Design/methodology/approach
Drawing on lean manufacturing and the levers of control framework, survey data was collected from 106 manufacturing SMEs in Sri Lanka. Moderated multiple regression analysis was used to test the proposed hypotheses.
Findings
The study finds that lean manufacturing practices, such as just-in-time deliveries, quality management, environmental management and employee involvement show a significant positive impact on supply chain sustainability. As proposed, the interactive use of SCS shows a significant, positive moderating impact on the relationship between employee involvement and social supply chain sustainability. The diagnostic use of SCS negatively moderates the relationships between just-in-time deliveries and economic supply chain sustainability, and environmental management and economic supply chain sustainability. However, both interactive and diagnostic uses of SCS do not show any significant moderating impact between lean manufacturing and environmental supply chain sustainability.

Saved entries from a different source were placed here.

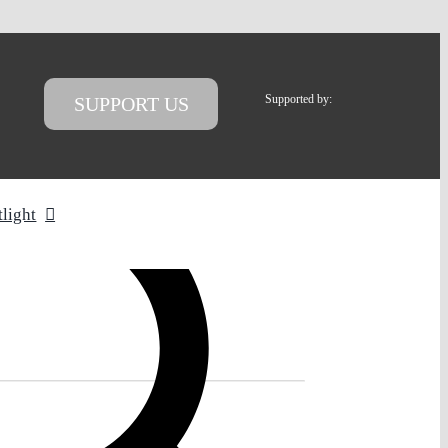
Supported by:
SUPPORT US
tlight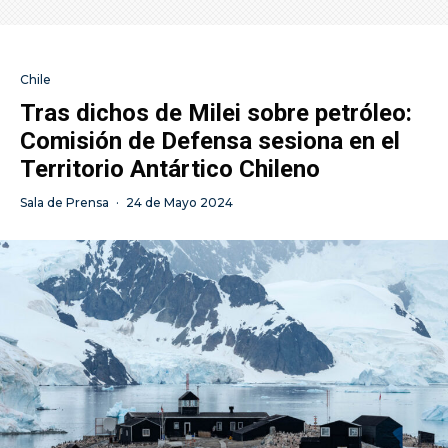
Chile
Tras dichos de Milei sobre petróleo:
Comisión de Defensa sesiona en el
Territorio Antártico Chileno
Sala de Prensa
·
24 de Mayo 2024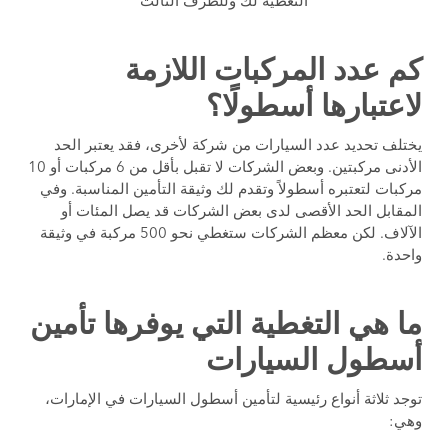
التغطية لك وللطرف الثالث
كم عدد المركبات اللازمة
لاعتبارها أسطولًا؟
يختلف تحديد عدد السيارات من شركة لأخرى، فقد يعتبر الحد
الأدنى مركبتين. وبعض الشركات لا تقبل بأقل من 6 مركبات أو 10
مركبات لتعتبره أسطولاً وتقدم لك وثيقة التأمين المناسبة. وفي
المقابل الحد الأقصى لدى بعض الشركات قد يصل المئات أو
الآلاف. لكن معظم الشركات ستغطي نحو 500 مركبة في وثيقة
واحدة.
ما هي التغطية التي يوفرها تأمين
أسطول السيارات
توجد ثلاثة أنواع رئيسية لتأمين أسطول السيارات في الإمارات،
وهي: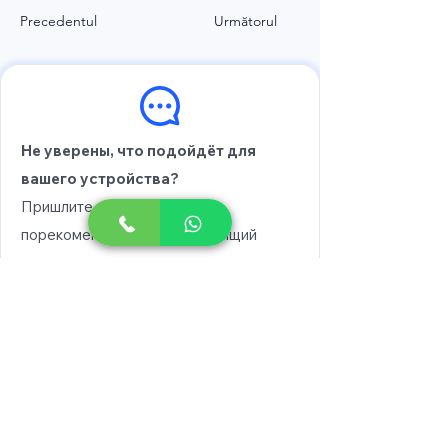
Precedentul
Următorul
Не уверены, что подойдёт для
вашего устройства?
Пришлите модель, и мы
порекомендуем вам подходящий
вариант.
Выберите модель
Напишите в WhatsApp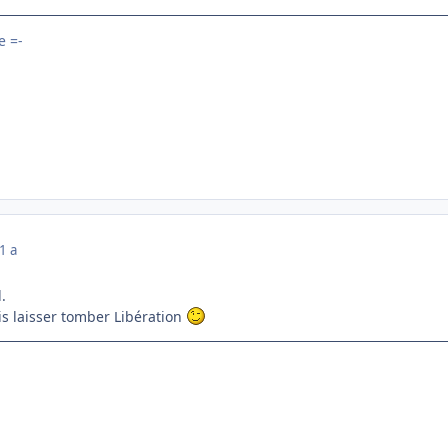
 =-
1 a
.
ais laisser tomber Libération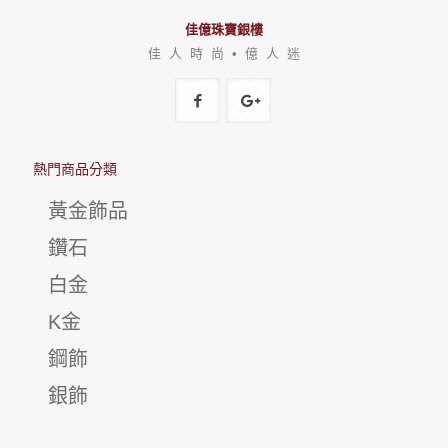
佳億珠寶銀樓
佳 人 時 尚 • 億 人 迷
熱門商品分類
黃金飾品
鑽石
白金
K金
鋼飾
銀飾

Research limitations/implications
The following limitations should be taken into account in interpreting the results and implications of this study. Firstly, the study refers to supply chain sustainability as environmental, social and economic sustainability. As these concepts represent broader perspectives of sustainability, and no consensus on how to measure has yet been agreed, future studies may focus on other variables that might capture different perspectives of supply chain sustainability. Secondy, future researchers may further extend the role of SCS (including all four control systems – belief, boundary, interactive and diagnostic) in examining the impact of leanness on supply chain sustainability. Thirdly, this study has considered a sample of manufacturing SMEs in the Western province in Sri Lanka. The results should be carefully generalised to other manufacturing organisations in Sri Lanka and beyond. Finally, future studies may also investigate the impact of leanness on supply chain sustainability by using alternative methodologies, such as multiple case studies.
Originality/value
SMEs are more likely to focus on diagnostic control systems with the aim of promoting economic supply chain sustainability. However, the findings reveal that manufacturing SMEs in the developing country context lack strong SCS to enable supply chain sustainability.